En février 2018, ce sont 325 athlètes russes qui vont être privés de jeux sous leur drapeau à Pyeongchang (Corée du Sud). La sanction est tombée mardi soir alors que le comité international olympique (CIO) a interdit à la Russie d’être représentée officiellement en raison d’une "systématisation de dopage". "C’est une décision grave et historique car c’est la première fois que le CIO bannit un pays entier de la plus grande compétition sportive du monde", analyse Pierre Rondeau, économiste du sport. L’occasion de faire le point sur le système de lutte antidopage .
"Les Russes ont toujours pratiqué le dopage, affirme Pierre Rondeau. "Pendant la guerre froide et après, il fallait que la Russie retrouve sa puissance et brille dans le monde à travers le soft power qu’est le sport.
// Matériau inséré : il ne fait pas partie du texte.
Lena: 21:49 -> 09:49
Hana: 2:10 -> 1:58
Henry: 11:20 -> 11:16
Il y a donc une tradition de tricherie et de dopage."
Pour ce spécialiste de l’économie sportive, "le CIO a le courage de prendre une décision forte qui est un signal envers l’Agence Mondiale Antidopage (AMA)."
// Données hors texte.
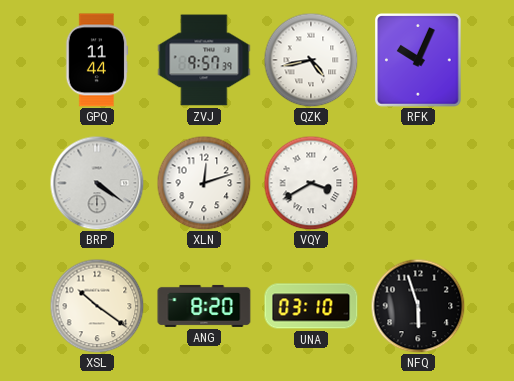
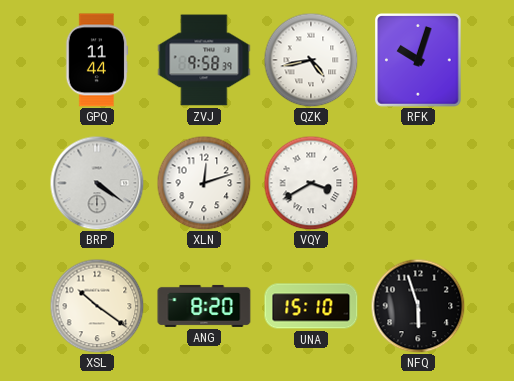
ZVJ: 9:57 -> 9:58
RFK: 10:04 -> 10:03
UNA: 03:10 -> 15:10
Actuellement, chaque Etat participant aux Jeux Olympiques possède son agence de lutte antidopage et de dépistage de fraude. Tous les trois ans, ces centres contrôlent que leurs athlètes se préparent dans des conditions légales entre chaque compétition.
Une procédure que Pierre Rondeau estime "un peu hypocrite, mal faite et non réfléchie" puisque le contrôle dépend de la bonne volonté de l’Etat qui ne constitue pas en soi une entité impartiale. "Il faudrait remettre à plat le système anti dopage."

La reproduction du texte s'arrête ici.